Researchers have come up with a new method of generating dictionaries between languages

Sep 30, 2013 12:48 GMT  ·  By

Computers are great at some things, much better than us mere humans, and bad at others that five-year-olds master with ease. Or, at least, that is the common wisdom. But things are changing. Translation is one of those areas where computers can't really compare to humans.

Google Translate is good for understanding the basic idea behind a piece of text, in most cases, but you can't really rely on in for anything important.

That's because computers aren't very good at understanding meaning, the nuance behind an expression, or even which definition of a word is appropriate in any given circumstance.

But Google is working on converting translation into something computers are great at, math, as MIT's Technology Review details. Google Translate is based on machine learning.

It "knows" a full set of curated dictionaries that translate words and common phrases between different languages and it also relies on existing human translations to derive statistical relations between phrases in different languages.

This means that Translate needs already translated documents to improve accuracy; the more data it's fed, the better it behaves. This becomes a big problem for languages which are severely underrepresented on the web.

But Google is now working on a method that doesn't need much human input, and it has published a paper on it. Researchers have devised a way of creating mathematical representations of the relationships between various words in one language, based on statistical analysis of text.

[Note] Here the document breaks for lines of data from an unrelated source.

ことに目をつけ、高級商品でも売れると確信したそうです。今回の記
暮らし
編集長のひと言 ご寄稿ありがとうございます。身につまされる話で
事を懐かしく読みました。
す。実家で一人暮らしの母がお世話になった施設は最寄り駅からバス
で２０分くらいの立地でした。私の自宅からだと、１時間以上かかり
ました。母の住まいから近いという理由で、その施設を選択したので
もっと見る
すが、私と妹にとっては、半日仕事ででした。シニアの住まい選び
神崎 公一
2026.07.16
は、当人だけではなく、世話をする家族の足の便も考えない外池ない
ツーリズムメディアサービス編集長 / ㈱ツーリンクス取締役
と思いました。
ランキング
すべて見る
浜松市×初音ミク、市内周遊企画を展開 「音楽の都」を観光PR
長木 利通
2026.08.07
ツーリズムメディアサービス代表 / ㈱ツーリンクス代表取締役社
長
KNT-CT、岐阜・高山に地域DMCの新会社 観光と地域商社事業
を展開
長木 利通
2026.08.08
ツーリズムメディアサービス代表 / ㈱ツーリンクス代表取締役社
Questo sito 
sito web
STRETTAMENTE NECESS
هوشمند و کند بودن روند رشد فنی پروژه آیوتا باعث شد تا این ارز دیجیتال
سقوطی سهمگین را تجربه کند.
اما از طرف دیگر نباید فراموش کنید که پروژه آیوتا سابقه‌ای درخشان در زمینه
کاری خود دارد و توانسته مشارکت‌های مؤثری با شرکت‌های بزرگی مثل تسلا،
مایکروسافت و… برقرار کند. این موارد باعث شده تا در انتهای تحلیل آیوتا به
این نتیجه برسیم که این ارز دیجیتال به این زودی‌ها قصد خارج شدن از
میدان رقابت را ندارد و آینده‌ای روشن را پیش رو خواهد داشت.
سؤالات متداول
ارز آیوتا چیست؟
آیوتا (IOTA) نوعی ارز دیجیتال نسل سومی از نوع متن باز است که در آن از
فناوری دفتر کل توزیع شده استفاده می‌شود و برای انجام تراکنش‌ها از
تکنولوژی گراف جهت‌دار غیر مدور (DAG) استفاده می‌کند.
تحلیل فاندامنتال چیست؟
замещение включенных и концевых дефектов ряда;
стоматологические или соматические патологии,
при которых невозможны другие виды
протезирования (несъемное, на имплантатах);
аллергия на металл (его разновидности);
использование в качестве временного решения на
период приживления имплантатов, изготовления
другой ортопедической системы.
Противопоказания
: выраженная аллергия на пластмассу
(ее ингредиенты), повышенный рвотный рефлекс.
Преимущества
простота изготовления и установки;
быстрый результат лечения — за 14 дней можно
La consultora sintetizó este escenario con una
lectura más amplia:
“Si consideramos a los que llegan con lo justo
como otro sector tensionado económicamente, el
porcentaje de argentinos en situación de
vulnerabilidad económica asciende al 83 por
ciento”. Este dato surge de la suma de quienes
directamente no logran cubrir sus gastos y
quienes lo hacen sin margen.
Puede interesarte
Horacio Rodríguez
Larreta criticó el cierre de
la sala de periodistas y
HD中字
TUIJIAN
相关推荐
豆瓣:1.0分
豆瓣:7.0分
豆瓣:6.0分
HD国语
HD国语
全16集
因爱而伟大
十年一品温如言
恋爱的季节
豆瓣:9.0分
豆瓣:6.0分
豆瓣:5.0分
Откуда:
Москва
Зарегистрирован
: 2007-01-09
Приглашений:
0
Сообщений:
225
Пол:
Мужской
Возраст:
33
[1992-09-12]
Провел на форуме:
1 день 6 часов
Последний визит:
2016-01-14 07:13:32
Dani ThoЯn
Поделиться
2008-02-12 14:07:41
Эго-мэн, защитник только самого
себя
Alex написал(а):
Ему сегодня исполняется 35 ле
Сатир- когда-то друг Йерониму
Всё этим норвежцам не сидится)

This representation can then be used to find correlations between words in two different languages, by applying the known relationships between words to the unknown language.

For example, if you map out the relations between "dog" and "animal," "pet" or "bark" in English and Spanish you'll get similar mathematical representations. So if you know that "dog" is "perro" in Spanish, you can deduce the translation for the other words based on the statistical relationships between the Spanish words.

This method can be used to quickly generate translation dictionaries on which more advanced machine learning techniques can be applied, eliminating much of the human work in the process. This works best for languages that have a common heritage, like English and Spanish. But it works well enough for any pair of languages, no matter how different, since there's always going to be a relation between "dog" and "animal," for example, in any language.